What might be the functional implications of the structural similarities to Plasmodium cell traversal and invasion proteins with Izumo1? Our findings suggest that the four-helix bundle of the Izumo domain and SPECT1 may orchestrate analogous fusion-related molecular recognition events at the sperm–egg and parasite–host cell interfaces. Izumo1 is not considered a fusogen per se because it cannot induce membrane fusion when heterologously expressed in commonly used cell lines [1]. The presence of solvent-exposed bulk aromatic residues in the Izumo1 four-helix bundle (Figure S2A; a feature also observed in SPECT1) and the report that some monoclonal antibodies that target the Izumo domain do not block binding of sperm to the egg but hinder gamete fusion [6] are consistent with the possibility that an additional, as yet unknown, component is required to form a functional fusogenic complex [9]. Whether SPECT1 is also part of a larger protein complex that could organize proteins that have membrane-disrupting functions, such as SPECT2, is currently unclear [10].

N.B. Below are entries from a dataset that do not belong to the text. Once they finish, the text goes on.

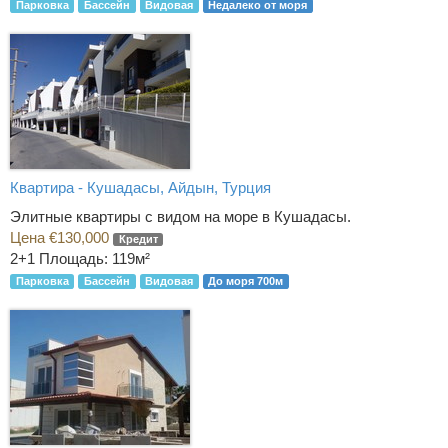
Парковка
Бассейн
Видовая
Недалеко от моря
Квартира - Кушадасы, Айдын, Турция
Элитные квартиры с видом на море в Кушадасы.
Цена €130,000
Кредит
2+1
Площадь: 119м²
Парковка
Бассейн
Видовая
До моря 700м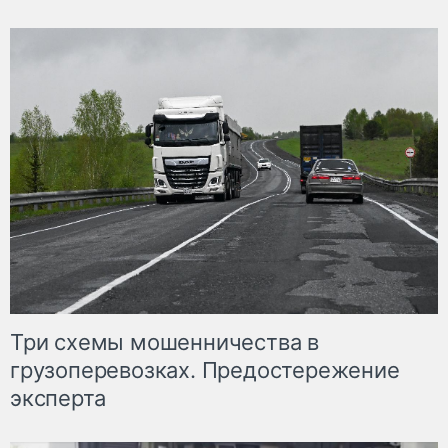
Три схемы мошенничества в
грузоперевозках. Предостережение
эксперта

Both SPECT1 and TRAP are expressed by the sporozoite stage of Plasmodium parasites and are similarly sequestered within specialized intracellular secretory organelles called micronemes 3, 4. We do not yet know if these proteins, like Izumo1, have a specific binding partner that mediates cell-specific recognition events, or, as has been suggested for sp18 (a five-helical bundle sperm acrosomal protein from the mollusk abalone), are disrupting membrane structure by interacting directly with phospholipids. Nevertheless, it is intriguing that, similar to SPECT1 and TRAP, Izumo1 is sequestered in the acrosome and that its release is also highly regulated by localized secretion.

The structure of Izumo1 provides new mechanistic insights into a fascinating basic biological process and, also considering the protein’s recent implication in human immunoinfertility, presents new opportunities in the rational design of new fertility treatments and contraceptives.